A disagreement arose regarding the way in which the business was being run. IsZo’s view was that Nam Tai should realise the profits from existing valuable land that it held in Shenzhen (which it had acquired very cheaply whilst the area was still underpopulated and rural) in order to buy back shares. By contrast, the view of the current management, however, was that Nam Tai should develop a long-term business of property development and engage in further acquisitions in this regard. IsZo considered that Kaisa’s control over the board was motivating this strategy.

In May 2020, following Nam Tai having made a major acquisition of land which used up most of its cash reserves, IsZo published an open letter to shareholders criticising the current management of Nam Tai. The letter suggested that the share price had fallen as a result of “ruinous leadership, abrogation of corporate governance and haphazard capital allocation strategy under the direction of a Kaisa-controlled management team and Board” and warned that if Nam Tai “continue[d] to recklessly deploy capital while ignoring opportunities to monetize existing assets, [its] intrinsic value [would] be in jeopardy.”

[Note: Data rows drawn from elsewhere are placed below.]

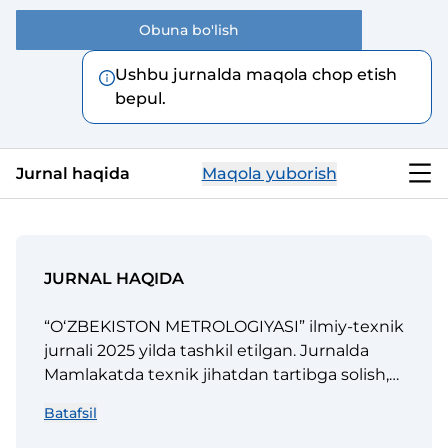
Obuna bo'lish
Ushbu jurnalda maqola chop etish
bepul.
Jurnal haqida
Maqola yuborish
JURNAL HAQIDA
“OʻZBEKISTON METROLOGIYASI” ilmiy-texnik
jurnali 2025 yilda tashkil etilgan. Jurnalda
Mamlakatda texnik jihatdan tartibga solish,
standartlashtirish, metrologiya, ushbu
Batafsil
sohalardagi yutuq va kamchiliklar,
muammolar yechimi va yangiliklar keng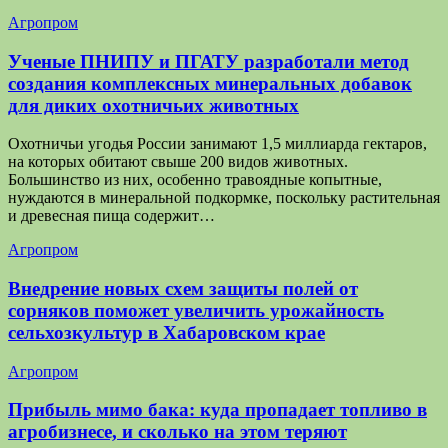
Агропром
Ученые ПНИПУ и ПГАТУ разработали метод
создания комплексных минеральных добавок
для диких охотничьих животных
Охотничьи угодья России занимают 1,5 миллиарда гектаров,
на которых обитают свыше 200 видов животных.
Большинство из них, особенно травоядные копытные,
нуждаются в минеральной подкормке, поскольку растительная
и древесная пища содержит…
Агропром
Внедрение новых схем защиты полей от
сорняков поможет увеличить урожайность
сельхозкультур в Хабаровском крае
Агропром
Прибыль мимо бака: куда пропадает топливо в
агробизнесе, и сколько на этом теряют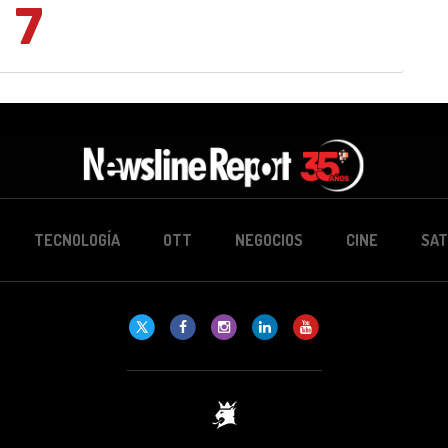
7
TECNOLOGÍA
OTT
NEGOCIOS
CINE
SAT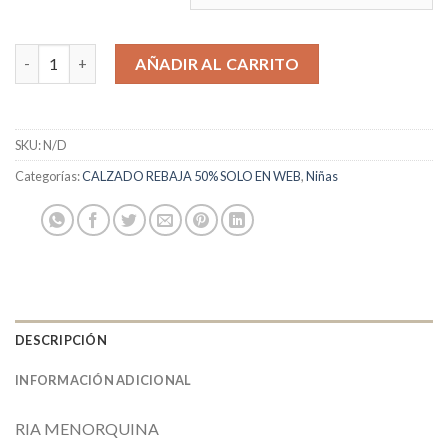
RIA cantidad
AÑADIR AL CARRITO
SKU:
N/D
Categorías:
CALZADO REBAJA 50% SOLO EN WEB
,
Niñas
DESCRIPCIÓN
INFORMACIÓN ADICIONAL
RIA MENORQUINA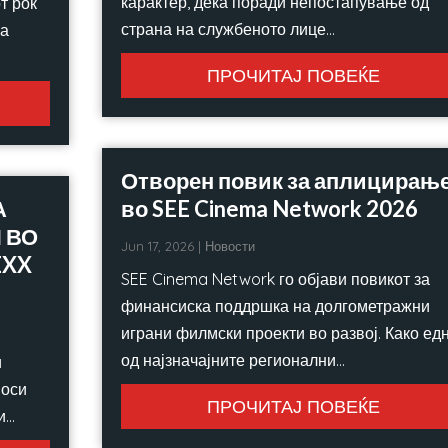
карактер, дека поради непостапување од
т рок
страна на службеното лице...
за
ПРОЧИТАЈ ПОВЕЌЕ
Отворен повик за аплицирањ
А
во SEE Cinema Network 2026
 ВО
Jun 17, 2026
|
Новости
EXX
SEE Cinema Network го објави повикот за
финансиска поддршка на долгометражни
играни филмски проекти во развој. Како ед
од најзначајните регионални...
и
носи
ПРОЧИТАЈ ПОВЕЌЕ
..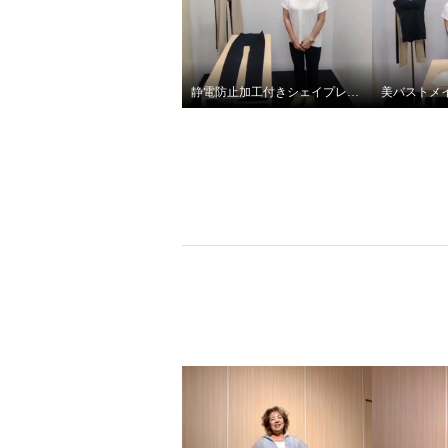
加工 樹脂入りモールド バスト
加工 樹
メイクブラキャミ ２枚セット
メイク
ブラックセット
Ｍ
ベージュ
¥0
¥0
静電防止加工付きシェイプレギンス2枚セット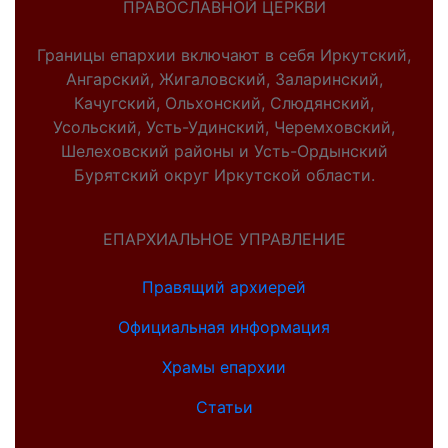
ПРАВОСЛАВНОЙ ЦЕРКВИ
Границы епархии включают в себя Иркутский,
Ангарский, Жигаловский, Заларинский,
Качугский, Ольхонский, Слюдянский,
Усольский, Усть-Удинский, Черемховский,
Шелеховский районы и Усть-Ордынский
Бурятский округ Иркутской области.
ЕПАРХИАЛЬНОЕ УПРАВЛЕНИЕ
Правящий архиерей
Официальная информация
Храмы епархии
Статьи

Thereafter, on 11 September 2020, on behalf of a group of Nam Tai shareholders supportive of IsZo (the "Requisitioning Shareholders"), IsZo served a requisition on Nam Tai to hold a special meeting of shareholders to consider resolutions removing five directors alleged to be associated with Kaisa and to replace them with new, independent directors (the "Requisition"). As at the date of the judgment, Nam Tai had not called that meeting.

On 5 October 2020, following the Requisition (and on IsZo’s case in order to thwart its purpose), Nam Tai placed, by way of a PIPE (a private investment in public equity), US$175 million worth of newly issued shares. Shares to the value of: US$150m were placed with Greater Sail; and US$25m were placed with West Ridge (an independent company, but one alleged to be supportive of Kaisa); Nam Tai's other existing shareholders were not given the opportunity to acquire shares pursuant to the PIPE.

The proceedings

In response to the PIPE, on 13 October 2020, IsZo issued proceedings in the  BVI High Court seeking, amongst other things, a declaration that: (1) the purported allotment of shares to Greater Sail and West Ridge pursuant to the PIPE was void and should be set aside and Nam Tai's share register rectified accordingly; and (2) a direction that Nam Tai hold the special meeting pursuant to the Requisition.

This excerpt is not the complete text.